▼
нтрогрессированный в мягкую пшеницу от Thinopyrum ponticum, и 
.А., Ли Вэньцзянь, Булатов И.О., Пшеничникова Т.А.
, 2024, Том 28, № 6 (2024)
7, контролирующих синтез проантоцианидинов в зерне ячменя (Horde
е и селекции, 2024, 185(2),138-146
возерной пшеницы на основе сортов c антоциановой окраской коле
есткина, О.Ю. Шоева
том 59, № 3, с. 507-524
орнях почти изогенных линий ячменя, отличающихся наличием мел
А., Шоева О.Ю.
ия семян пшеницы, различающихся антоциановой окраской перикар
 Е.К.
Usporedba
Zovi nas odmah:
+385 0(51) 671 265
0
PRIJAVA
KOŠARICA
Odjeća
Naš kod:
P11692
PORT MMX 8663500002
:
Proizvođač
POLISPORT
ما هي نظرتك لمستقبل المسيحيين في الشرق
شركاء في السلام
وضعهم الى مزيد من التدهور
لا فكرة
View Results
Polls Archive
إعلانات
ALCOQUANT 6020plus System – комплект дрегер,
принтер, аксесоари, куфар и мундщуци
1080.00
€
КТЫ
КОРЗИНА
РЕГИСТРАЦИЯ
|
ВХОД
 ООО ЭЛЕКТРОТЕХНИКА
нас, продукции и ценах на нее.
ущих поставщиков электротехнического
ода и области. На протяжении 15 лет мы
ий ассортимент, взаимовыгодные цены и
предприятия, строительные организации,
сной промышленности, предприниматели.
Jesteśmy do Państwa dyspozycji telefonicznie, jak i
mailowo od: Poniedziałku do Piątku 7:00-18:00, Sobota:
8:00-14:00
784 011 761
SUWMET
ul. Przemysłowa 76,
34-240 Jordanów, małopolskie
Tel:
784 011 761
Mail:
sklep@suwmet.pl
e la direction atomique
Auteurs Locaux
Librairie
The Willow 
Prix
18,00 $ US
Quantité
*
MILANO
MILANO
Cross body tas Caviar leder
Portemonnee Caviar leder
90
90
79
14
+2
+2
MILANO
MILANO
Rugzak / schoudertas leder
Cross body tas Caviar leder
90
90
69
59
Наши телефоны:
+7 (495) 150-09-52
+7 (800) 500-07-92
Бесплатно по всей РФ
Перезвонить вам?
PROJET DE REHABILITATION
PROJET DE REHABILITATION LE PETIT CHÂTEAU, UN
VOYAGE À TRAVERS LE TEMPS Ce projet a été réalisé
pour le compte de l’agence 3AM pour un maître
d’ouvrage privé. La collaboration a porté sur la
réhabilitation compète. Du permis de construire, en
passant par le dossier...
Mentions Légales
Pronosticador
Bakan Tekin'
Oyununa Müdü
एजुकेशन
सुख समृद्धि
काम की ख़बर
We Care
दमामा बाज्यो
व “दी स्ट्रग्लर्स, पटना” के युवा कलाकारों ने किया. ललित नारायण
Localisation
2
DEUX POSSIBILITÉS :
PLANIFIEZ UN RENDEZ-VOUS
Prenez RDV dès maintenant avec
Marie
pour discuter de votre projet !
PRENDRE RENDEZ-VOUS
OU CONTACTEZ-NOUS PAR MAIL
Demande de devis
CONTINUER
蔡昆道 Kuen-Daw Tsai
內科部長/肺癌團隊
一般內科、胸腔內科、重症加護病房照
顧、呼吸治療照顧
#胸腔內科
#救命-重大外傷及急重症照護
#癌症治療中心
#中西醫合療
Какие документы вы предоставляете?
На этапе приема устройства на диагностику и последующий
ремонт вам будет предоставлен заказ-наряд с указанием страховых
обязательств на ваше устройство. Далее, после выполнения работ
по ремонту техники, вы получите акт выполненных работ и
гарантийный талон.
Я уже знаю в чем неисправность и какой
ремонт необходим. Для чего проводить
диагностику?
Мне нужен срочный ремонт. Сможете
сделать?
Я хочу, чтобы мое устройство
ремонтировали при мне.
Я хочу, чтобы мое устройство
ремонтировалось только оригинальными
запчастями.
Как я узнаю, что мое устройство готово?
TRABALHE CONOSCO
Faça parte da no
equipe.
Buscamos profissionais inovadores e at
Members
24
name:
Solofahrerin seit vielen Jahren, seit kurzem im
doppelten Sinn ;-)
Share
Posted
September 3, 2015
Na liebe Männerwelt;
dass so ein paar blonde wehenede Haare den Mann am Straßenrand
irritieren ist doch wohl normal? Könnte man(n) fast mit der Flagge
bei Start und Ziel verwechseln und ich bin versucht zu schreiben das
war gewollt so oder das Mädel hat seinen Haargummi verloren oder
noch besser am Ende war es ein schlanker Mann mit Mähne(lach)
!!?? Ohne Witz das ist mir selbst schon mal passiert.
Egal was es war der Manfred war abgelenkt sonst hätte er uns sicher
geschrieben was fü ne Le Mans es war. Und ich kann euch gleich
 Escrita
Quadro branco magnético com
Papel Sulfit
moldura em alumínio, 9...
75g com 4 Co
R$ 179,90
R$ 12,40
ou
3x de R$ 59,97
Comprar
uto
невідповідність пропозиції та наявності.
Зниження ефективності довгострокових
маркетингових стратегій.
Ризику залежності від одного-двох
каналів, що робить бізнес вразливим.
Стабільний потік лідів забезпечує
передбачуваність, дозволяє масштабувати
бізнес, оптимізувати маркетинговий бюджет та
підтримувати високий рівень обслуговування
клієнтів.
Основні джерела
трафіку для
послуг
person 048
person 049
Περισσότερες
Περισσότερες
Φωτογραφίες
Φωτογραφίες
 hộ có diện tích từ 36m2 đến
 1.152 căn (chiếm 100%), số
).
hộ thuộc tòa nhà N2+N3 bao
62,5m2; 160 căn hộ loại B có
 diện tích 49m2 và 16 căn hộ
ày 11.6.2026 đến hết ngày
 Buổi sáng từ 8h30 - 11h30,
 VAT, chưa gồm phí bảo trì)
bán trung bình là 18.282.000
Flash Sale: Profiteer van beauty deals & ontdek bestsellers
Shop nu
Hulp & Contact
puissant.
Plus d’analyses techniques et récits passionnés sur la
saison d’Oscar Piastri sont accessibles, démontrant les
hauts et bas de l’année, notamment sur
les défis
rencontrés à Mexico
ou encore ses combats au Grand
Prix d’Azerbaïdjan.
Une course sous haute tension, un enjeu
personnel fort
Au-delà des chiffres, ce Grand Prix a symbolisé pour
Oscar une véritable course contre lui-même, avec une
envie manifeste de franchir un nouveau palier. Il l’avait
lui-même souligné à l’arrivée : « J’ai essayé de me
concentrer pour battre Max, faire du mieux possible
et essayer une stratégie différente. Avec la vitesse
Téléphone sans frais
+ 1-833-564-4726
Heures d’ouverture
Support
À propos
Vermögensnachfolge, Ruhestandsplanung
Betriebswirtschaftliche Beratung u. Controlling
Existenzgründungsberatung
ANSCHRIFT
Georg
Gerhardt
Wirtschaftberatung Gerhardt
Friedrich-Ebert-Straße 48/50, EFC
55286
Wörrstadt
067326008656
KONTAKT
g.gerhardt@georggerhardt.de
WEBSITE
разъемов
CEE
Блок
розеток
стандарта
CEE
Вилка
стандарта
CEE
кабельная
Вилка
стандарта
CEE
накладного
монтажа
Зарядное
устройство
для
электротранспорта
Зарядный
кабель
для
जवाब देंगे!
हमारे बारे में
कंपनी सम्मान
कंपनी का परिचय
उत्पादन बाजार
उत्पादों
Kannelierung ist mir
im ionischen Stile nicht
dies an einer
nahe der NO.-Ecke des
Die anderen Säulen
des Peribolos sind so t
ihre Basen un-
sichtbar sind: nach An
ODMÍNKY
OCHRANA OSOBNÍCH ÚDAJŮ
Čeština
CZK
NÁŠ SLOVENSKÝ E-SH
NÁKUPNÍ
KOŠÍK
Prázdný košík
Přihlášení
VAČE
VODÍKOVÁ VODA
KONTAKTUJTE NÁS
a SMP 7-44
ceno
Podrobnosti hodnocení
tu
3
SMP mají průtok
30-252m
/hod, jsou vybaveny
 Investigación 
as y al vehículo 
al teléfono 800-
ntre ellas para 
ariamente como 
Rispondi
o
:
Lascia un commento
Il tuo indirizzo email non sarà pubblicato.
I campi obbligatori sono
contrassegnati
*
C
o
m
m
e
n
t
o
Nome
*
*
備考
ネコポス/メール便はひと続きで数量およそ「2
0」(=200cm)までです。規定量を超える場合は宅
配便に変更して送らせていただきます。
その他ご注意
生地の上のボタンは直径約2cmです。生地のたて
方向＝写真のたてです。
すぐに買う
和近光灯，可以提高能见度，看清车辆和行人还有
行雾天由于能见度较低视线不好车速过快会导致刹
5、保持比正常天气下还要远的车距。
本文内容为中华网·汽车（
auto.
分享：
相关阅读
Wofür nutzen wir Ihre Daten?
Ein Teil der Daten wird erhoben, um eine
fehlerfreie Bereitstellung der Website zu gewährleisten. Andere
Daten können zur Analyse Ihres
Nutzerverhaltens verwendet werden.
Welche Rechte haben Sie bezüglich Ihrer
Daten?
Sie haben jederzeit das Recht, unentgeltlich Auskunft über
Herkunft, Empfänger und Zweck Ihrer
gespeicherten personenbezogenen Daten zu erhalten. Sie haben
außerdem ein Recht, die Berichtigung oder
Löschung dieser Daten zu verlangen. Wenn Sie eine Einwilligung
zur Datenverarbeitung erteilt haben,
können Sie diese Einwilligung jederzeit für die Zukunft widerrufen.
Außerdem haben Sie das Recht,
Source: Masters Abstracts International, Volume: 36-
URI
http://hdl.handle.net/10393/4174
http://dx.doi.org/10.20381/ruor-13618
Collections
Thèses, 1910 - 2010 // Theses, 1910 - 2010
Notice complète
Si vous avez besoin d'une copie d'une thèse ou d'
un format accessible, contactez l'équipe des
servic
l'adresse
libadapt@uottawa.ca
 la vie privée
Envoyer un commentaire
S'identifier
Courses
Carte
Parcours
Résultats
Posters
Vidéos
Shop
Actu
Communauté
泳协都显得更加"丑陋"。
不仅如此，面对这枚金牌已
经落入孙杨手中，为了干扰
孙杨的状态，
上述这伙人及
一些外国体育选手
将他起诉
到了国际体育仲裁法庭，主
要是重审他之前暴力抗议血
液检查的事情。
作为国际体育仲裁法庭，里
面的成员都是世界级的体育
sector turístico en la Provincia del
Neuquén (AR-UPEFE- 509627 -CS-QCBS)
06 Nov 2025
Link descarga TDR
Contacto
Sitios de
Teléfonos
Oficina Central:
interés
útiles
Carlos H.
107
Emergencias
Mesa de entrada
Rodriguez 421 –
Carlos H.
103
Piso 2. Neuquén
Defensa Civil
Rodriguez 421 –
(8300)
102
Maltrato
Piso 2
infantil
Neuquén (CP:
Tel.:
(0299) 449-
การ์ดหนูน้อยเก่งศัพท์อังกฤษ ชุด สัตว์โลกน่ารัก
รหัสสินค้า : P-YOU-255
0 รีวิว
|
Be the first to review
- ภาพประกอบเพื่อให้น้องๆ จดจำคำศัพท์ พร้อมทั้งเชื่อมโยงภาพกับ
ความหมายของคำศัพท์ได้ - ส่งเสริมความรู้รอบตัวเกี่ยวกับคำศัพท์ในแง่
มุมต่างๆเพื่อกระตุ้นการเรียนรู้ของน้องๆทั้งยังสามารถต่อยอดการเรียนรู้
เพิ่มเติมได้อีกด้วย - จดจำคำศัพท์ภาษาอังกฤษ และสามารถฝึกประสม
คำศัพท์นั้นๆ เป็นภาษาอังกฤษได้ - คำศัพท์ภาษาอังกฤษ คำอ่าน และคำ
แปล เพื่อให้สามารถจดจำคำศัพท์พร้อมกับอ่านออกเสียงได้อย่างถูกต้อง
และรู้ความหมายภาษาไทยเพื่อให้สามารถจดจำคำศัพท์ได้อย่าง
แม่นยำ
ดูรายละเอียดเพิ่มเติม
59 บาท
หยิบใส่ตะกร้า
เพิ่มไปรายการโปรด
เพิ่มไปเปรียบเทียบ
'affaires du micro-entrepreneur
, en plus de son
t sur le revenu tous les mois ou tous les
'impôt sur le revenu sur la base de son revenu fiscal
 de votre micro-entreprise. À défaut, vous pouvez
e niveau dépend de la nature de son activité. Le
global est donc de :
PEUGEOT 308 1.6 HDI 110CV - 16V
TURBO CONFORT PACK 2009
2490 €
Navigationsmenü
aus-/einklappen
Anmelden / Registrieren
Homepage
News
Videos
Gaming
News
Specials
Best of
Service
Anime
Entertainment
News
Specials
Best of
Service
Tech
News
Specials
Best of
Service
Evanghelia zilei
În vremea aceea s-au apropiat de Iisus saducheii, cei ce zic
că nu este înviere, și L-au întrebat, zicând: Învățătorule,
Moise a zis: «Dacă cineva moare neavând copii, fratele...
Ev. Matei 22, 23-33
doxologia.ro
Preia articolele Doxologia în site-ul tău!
▲
■ TRY IT
Taking the records above as input, show every line in which the word "Neuquén" is present.

■ OUTPUT BELOW
Neuquén (AR-UPEFE- 509627 -CS-QCBS)
Piso 2. Neuquén
Neuquén (CP:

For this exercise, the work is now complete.